On August 28, 2011, at 1230 Pacific daylight time, after a loss of engine power, a Beech A36, N6052W, made a gear up landing on State Route 29, 1 mile east of the Napa County Airport, Napa, California. During the landing sequence the airplane struck the rear end of a vehicle on the highway. The three people in the ground vehicle all received minor injuries and the vehicle was damaged. The private pilot and his passenger were uninjured, and the airplane was substantially damaged. The pilot operated the airplane under the provisions of Title 14 Code of Federal Regulations Part 91. Visual meteorological conditions prevailed, and no flight plan had been filed.

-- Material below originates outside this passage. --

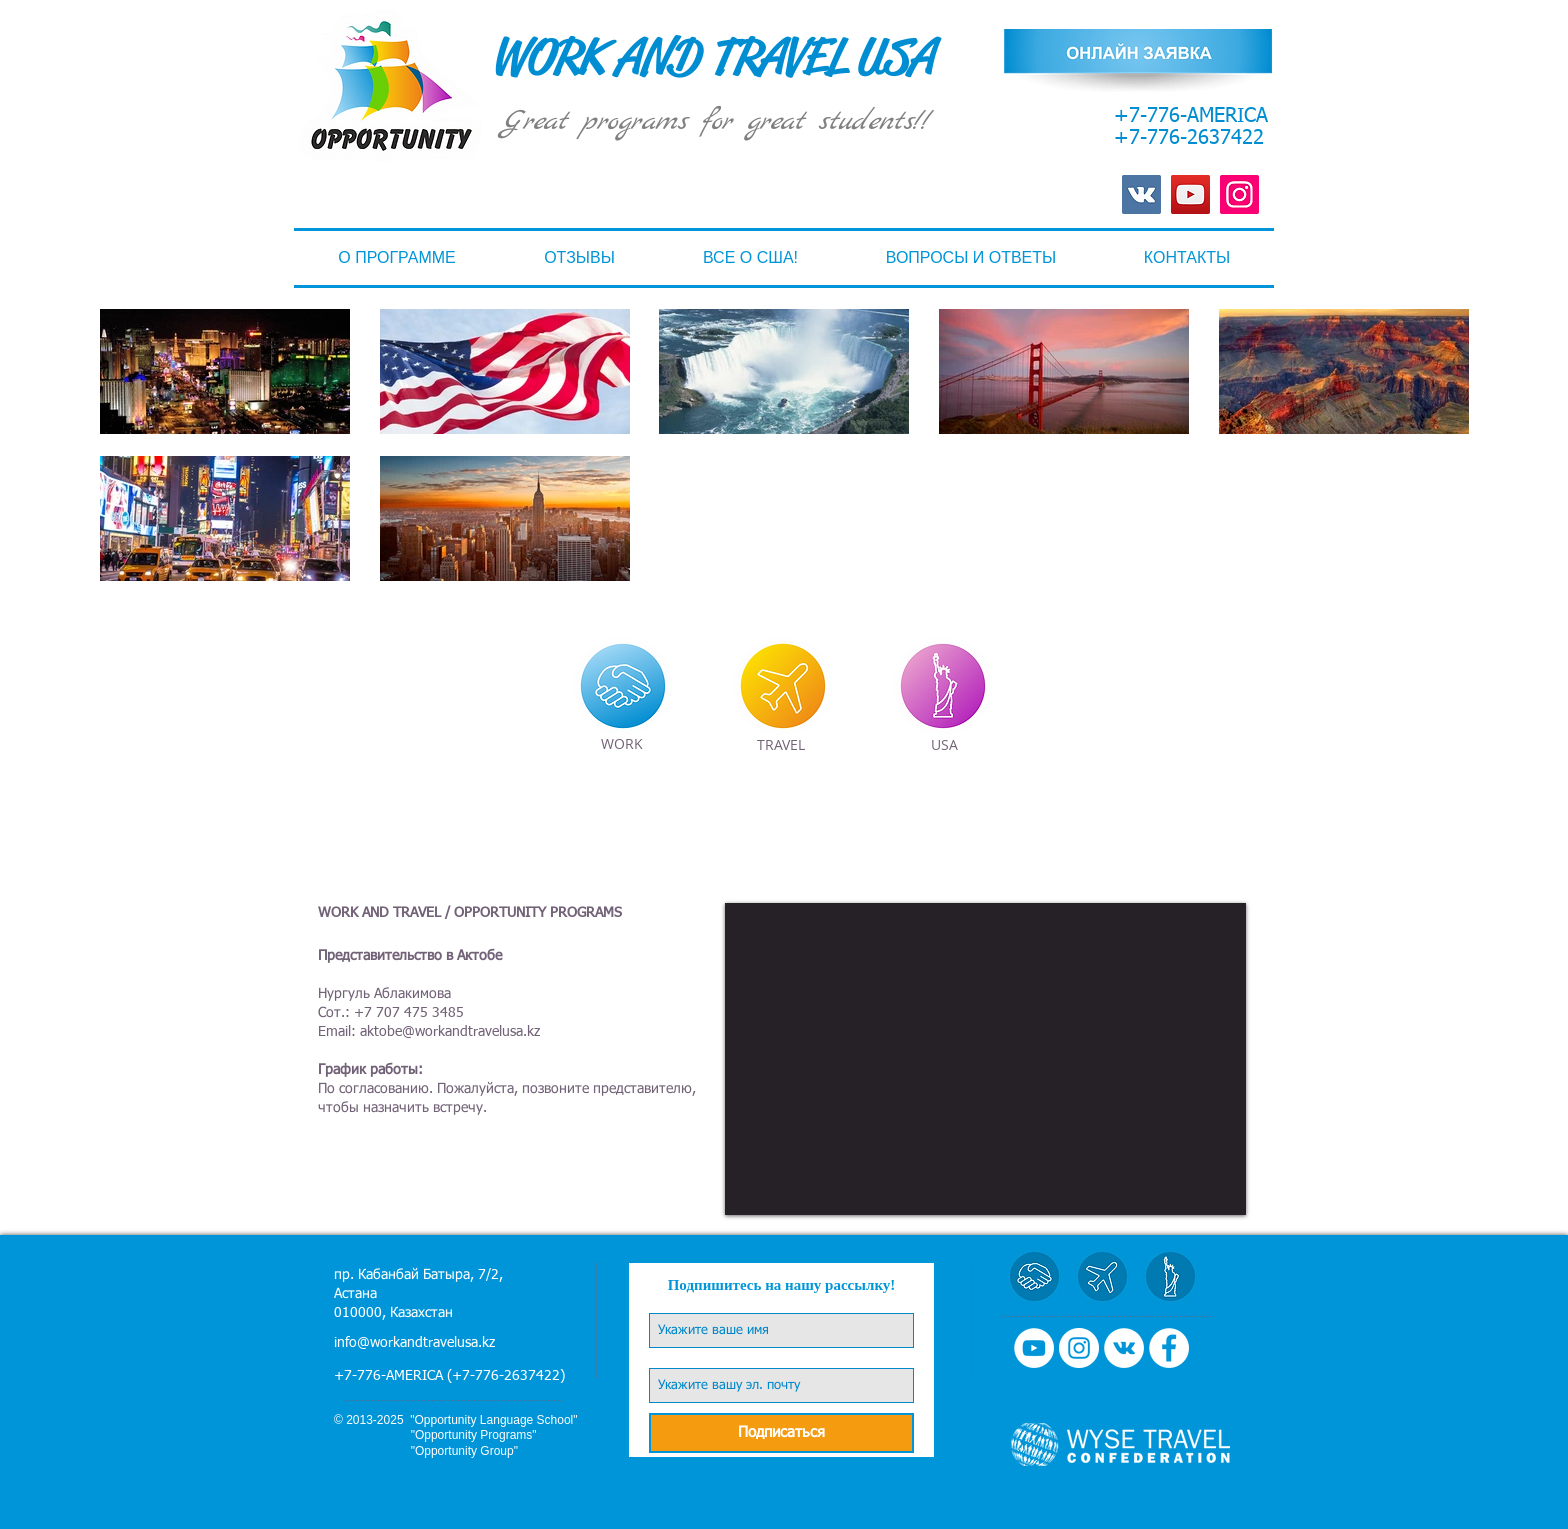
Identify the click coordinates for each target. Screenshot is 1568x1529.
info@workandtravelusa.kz (414, 1343)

The flight originated at South Lake Tahoe, California, around 1130.

The pilot reported in the NTSB Pilot Accident Report (form 6120.1/2) that the airplane departed South Lake Tahoe with both fuel tanks half full, estimating about 40 gallons total, and was airborne for about an hour. The pilot said that while on a 1.5-mile final for runway 24 at Napa County Airport the engine suddenly lost power. He advanced the throttle, checked that the mixture was rich, switched the fuel selector to the right tank, and energized the fuel boost pump. The action did not regain engine power. The pilot made a right-hand turn and executed a gear up landing on the highway. During the landing the airplane's left wing leading edge struck a metal pole creating a 1-foot-wide hole in the fuel tank, and impacted the back end of an automobile.

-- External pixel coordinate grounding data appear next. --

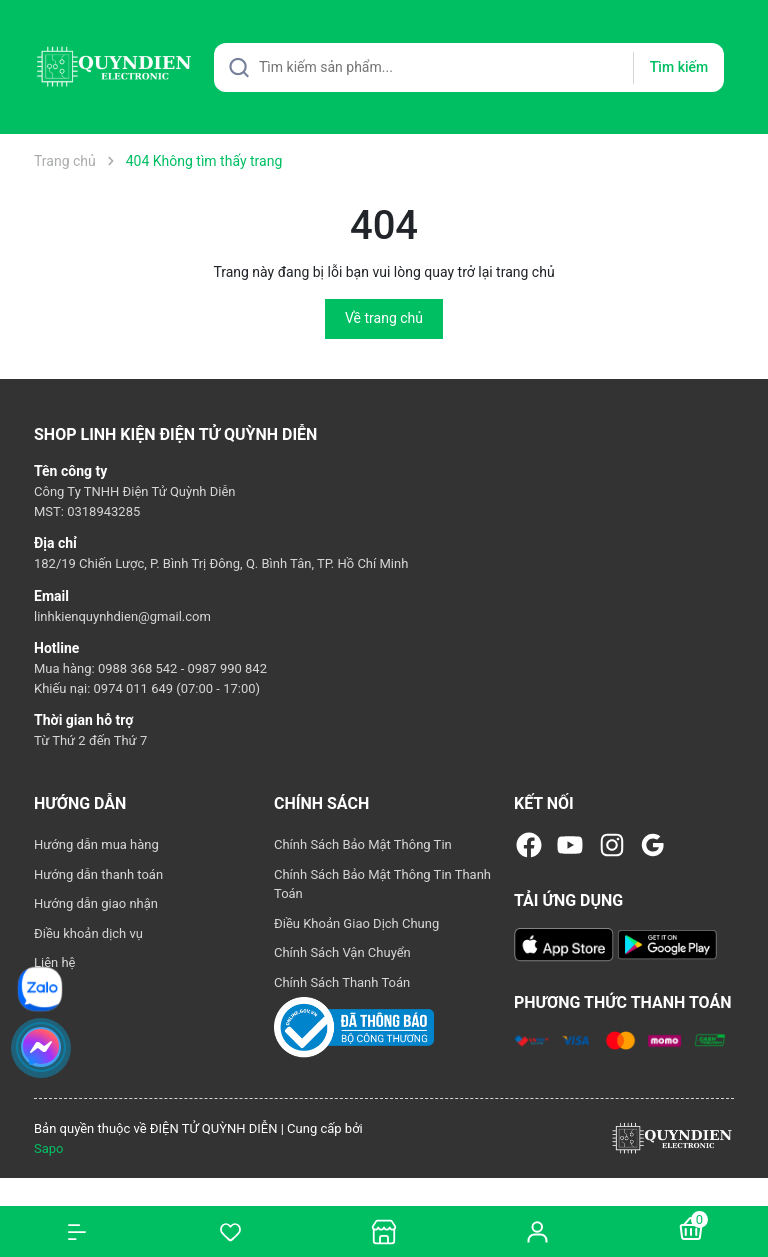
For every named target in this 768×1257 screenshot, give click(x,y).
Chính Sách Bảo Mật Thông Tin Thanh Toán (382, 884)
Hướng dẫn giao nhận (96, 903)
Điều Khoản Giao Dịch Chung (356, 923)
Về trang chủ (384, 318)
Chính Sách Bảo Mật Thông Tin (363, 844)
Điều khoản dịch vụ (88, 933)
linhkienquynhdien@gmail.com (122, 616)
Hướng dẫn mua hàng (96, 844)
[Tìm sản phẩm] (469, 67)
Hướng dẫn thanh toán (98, 874)
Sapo (49, 1148)
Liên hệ (55, 962)
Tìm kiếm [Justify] (679, 67)
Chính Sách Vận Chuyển (342, 952)
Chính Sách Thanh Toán (342, 982)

First responders reported that there was no evidence of fuel present in or around the left wing, or leaking from either wing after the accident. Two blades of the three bladed propeller exhibited forward blade tip curling, and the third blade tip was curled aft.

During the post accident examination of the airplane by a Federal Aviation Administration inspector, 11 gallons of fuel was recovered from the right wing.

The engine was examined by a technical representative of the engine manufacturer under the supervision of the FAA Inspector. The inspection did not reveal any abnormalities that would have prevented normal operation and production of rated horsepower. The fuel selector was inspected and observed to operate normally.


The pilot, age 55, held a private pilot certificate with ratings for airplane single-engine land, and instrument airplane dated March 13, 2010. He held a third-class medical certificate issued November 16, 2008, with the limitation that he possess glasses for near vision. The pilot reported total flight time of 1,450 hours, with 1,250 hours in the make and model of the accident airplane. His most recent flight review was conducted in a Beech A36 in September 2009.


The 6-seat, low wing, single engine, airplane with retractable landing gear, serial number E-1497, was manufactured in 1979. It was powered by a Teledyne Continental IO-550B, 300-hp engine, and equipped with a Hartzell controllable pitch propeller. The most recent inspection was an annual inspection conducted on August 22, 2011, at a total airframe time of 3,982 hours. The engine tachometer read 3,986 hours at the time of the accident.

The Beech Bonanza A36 Pilot Operating Handbook (POH) states for manual fuel leaning fuel flow schedule for full throttle and 2,700 rpm, at 8,000 feet msl, fuel flow is 22.4 gph. The pilot reported that the airplane routinely operated at 18.5 gph.